Retail Group Punts on MasterCard, Visa Smart Chip Security Plan
The largest U.S. retail trade group says new card technology proposed by a consortium of credit card issuers doesn’t go far enough to prevent credit card fraud. Visa and MasterCard advocated the use of chip technology in credit and debit cards, but did not recommend the use of personal identification numbers as additional layer of security protection for payments. The two payments processors said they are forming a new group to speed up the adoption of technology aimed at improving credit and debit card security in the wake of several high-profile data breaches. Visa and MasterCard disagree on the use of PIN technology in conjunction with chips. But National Retail Federation, which represents 12,000 retailers in the U.S., says implementing chip technology but not PIN is like installing an alarm on the front door of a home while leaving the back door open. Story by Clint Boulton for The Wall Street Journal.

Saving Money on Prepaid Card Fees
Prepaid debit cards have become incredibly popular, but most people don’t realize how many fees can be associated with these cards. Whether you use prepaid cards as an alternative to a checking account or as a budgeting tool, you can save money by getting the right cards to use. Here, we explain how to save money on prepaid card fees so you can get the most out of your accounts.
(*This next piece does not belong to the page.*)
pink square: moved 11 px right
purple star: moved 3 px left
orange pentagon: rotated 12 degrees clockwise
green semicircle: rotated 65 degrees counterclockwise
Story by Lynn Oldshue for LowCards.com.

Will Google Bring Good Fortune to Credit Karma?
Google is betting that good things will happen to Credit Karma, an online service that provides consumers with free copies of the credit scores that define their financial reputations. Credit Karma is getting Google’s endorsement and expertise as part of an $85 million investment announced Wednesday. Credit Karma plans to use the incoming money to more than double its current workforce of 110 employees and introduce more products “that are going to be disruptive,” CEO Ken Lin said. Without providing specifics, Lin said Credit Karma’s next product will be unveiled in about two months and will offer free access to a service that consumers traditionally have had to pay to get. Story by the Associated Press.

LowCards.com Weekly Credit Card Rate Report
Based on the 1,000+ cards in the LowCards.com Complete Credit Card Index, the average advertised APR for credit cards is 14.48 percent, slightly lower than last week’s 14.49 percent. Six months ago, the average was 14.40 percent. One year ago, the average was 14.31 percent.



The information contained within this article was accurate as of March 14, 2014. For up-to-date
information on any of the terms, cards or offers mentioned above, visit the issuer's website.